¿Por qué no se calla Hugo Chávez?

Hoy, la pregunta de Juan Carlos I cobra nueva vigencia con la noticia de que el mandatario venezolano batió su propio récord al hablar casi diez horas seguidas ante la Asamblea Nacional de su país, ante una audiencia compuesta por parlamentarios, embajadores, militares, clérigos, representantes de los poderes públicos e invitados especiales. Su par cubano, Fidel Castro, que desde su ascenso al poder pronunció más de 20.000 discursos, y que llegó a hablar en una ocasión hasta 12 horas seguidas, calificó de «genial» la maratón oratoria de Chávez, y atribuyó la capacidad discursiva de su discípulo al talento y la agilidad mental que según él, lo caracterizan.

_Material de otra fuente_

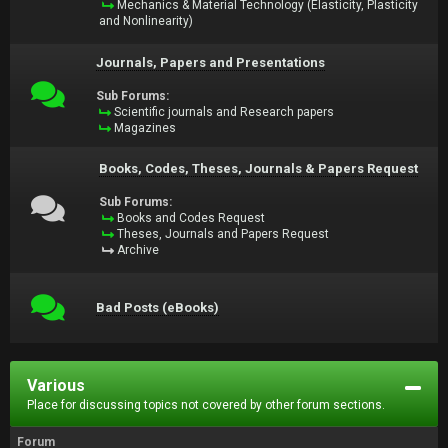
Mechanics & Material Technology (Elasticity, Plasticity
and Nonlinearity)
Journals, Papers and Presentations
Sub Forums:
Scientific journals and Research papers
Magazines
Books, Codes, Theses, Journals & Papers Request
Sub Forums:
Books and Codes Request
Theses, Journals and Papers Request
Archive
Bad Posts (eBooks)
Various
Place for discussing topics not covered by other forum sections.
Forum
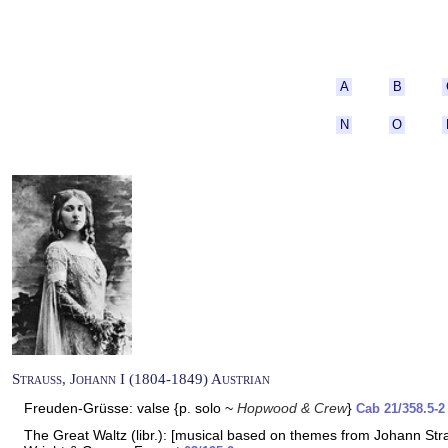
A
B
N
O
Strauss, Johann I (1804-1849) Austrian
Freuden-Grüsse: valse {p. solo ~
Hopwood & Crew
}
Cab 21/358.5-2
The Great Waltz (libr.): [musical based on themes from Johann Strau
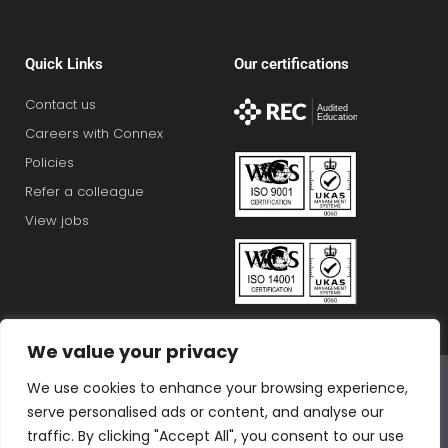
Quick Links
Our certifications
Contact us
Careers with Connex
Policies
Refer a colleague
View jobs
We value your privacy
Connex Education Partnership Limited is part of the
We use cookies to enhance your browsing experience,
Bluestones Group
serve personalised ads or content, and analyse our
F
T
I
L
T
traffic. By clicking "Accept All", you consent to our use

Chávez, en los diez años de su mandato, ya pronunció 2.000 discursos y habló 1.300 horas por cadena nacional, lo que equivale a haber hablado 54 días completos. Mientras tanto, para que nadie ose contradecirlo, el polémico mandatario, que en nuestro país recibió en la Facultad de Periodismo de La Plata el Premio Rodolfo Walsh a la Comunicación Popular, cerró las emisoras independientes de Venezuela, y silenció por la fuerza a los medios de prensa críticos, para que el pueblo sólo pudiera oír su monótona e incesante voz. ¿No es hora, entonces, de tomar en serio la famosa pregunta del rey español a Hugo Chávez en aquella Cumbre Iberoamericana de 2007?

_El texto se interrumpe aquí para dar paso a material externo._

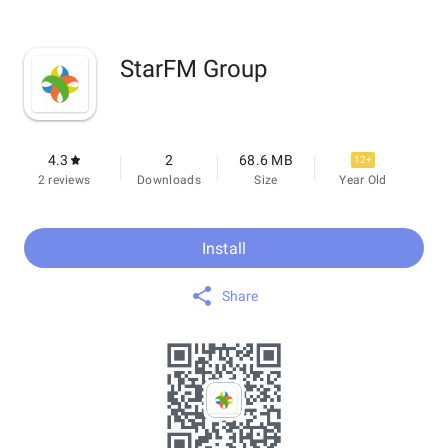
StarFM Group
4.3
2
68.6 MB
12+
2 reviews
Downloads
Size
Year Old
Install
Share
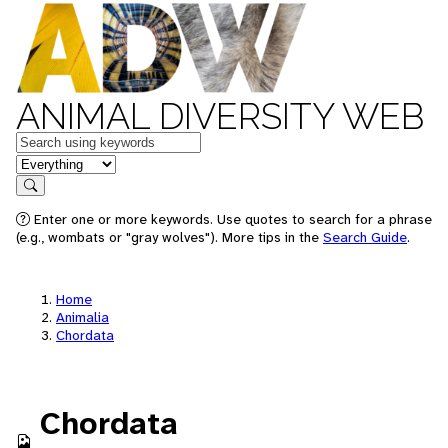
ANIMAL DIVERSITY WEB
Keywords
in feature
Search
Enter one or more keywords. Use quotes to search for a phrase
(e.g., wombats or "gray wolves"). More tips in the
Search Guide
.
Home
Animalia
Chordata
Chordata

La palabra y el silenciamiento
Ante todo, hay que decir que la mayoría de los discursos de Chávez no son propiamente discursos, sino divagaciones. Cuando él toma la palabra, o más bien, se apodera de ella, no tiene la intención de comunicar ideas, persuadir, explicar un asunto de Estado o reflexionar sobre temas de interés público. Sus charlas son mayormente autorreferenciales; usa la cámara y el micrófono para contar anécdotas de su vida, bromear, hacer campaña, insultar, y hasta para contar chistes y cantar. Lo que le importa no es que su audiencia lo escuche y entienda, sino que «esté ahí» en silencio, pendiente de lo que a él le venga en gana decir, y hasta que él se canse de perorar, sin que a nadie deba molestarle que su cháchara dure tres, cinco, o diez infinitas horas.
La palabra, en estos casos, deja de ser un medio de comunicación para convertirse en arma de dominación. De silenciamiento. De opresión física e intelectual. Quienes quedan atrapados dentro de esa clase de discursos (verborrea asfixiante que no abre el espacio al diálogo y la réplica), están ahí sin poder hablar, ni moverse demasiado, obligados a una actitud de escucha atenta delante de un orador que dirige la palabra (su palabra) a sí mismo, a nadie (flatus vocis), sin otra intención que la de silenciar y vejar, humillar e infantilizar a sus supuestos escuchas, para dejar en claro quién manda y quién obedece, y quién es el dueño absoluto de la verdad. Pero no de una verdad racional o política que pueda caber en un discurso, sino de una clase de verdad absurda y totalitaria, al mejor estilo de «el Estado soy yo».
Al orador despótico no le importa decir algo, sino demostrar al mundo que sólo él tiene derecho a hablar, a decidir, a pensar. Y paradójicamente, el mejor modo de evidenciar esto, es no diciendo nada lógico ni importante. Cuanto más tiempo el déspota, públicamente, hace uso y abuso de palabras vacías, más afianza su poder arbitrario, y más amordazados quedan quienes, muertos de tedio y cansancio, están obligados a verlo hacer ademanes y ruidos con la boca durante horas interminables. Entonces, el auditorio en el que discursea un orador semejante, se convierte en cámara de tortura psicológica; el Parlamento deja de ser un órgano constitucional que representa a la voz del pueblo, y deviene caja acústica de un parloteo egocéntrico y estrafalario; a su vez, la audiencia del tirano ya no la conforman personas con inteligencia y voluntad propias, sino títeres mudos y tiesos de un prestidigitador sádico.
Más de cuatro años atrás, el rey de España le hizo a Chávez una pregunta de suma gravedad que pasó desapercibida, debido a que la comicidad del hecho en cuestión prevaleció sobre la seriedad de la interrogación lanzada por el estadista español al presidente venezolano. Sin embargo, apenas dos días después del suceso, mientras el mundo reía y comentaba lo ocurrido, Chávez daba a aquella pregunta una suerte de respuesta cínica e indirecta, al declarar: «Yo no oí lo que dijo el rey», que vale tanto como decir: «Yo no me callo, don Juan Carlos, porque no estoy para oír a otro que no sea yo mismo». © LA GACETA
Sebastián Dozo Moreno – Escritor, profesor de Filosofía.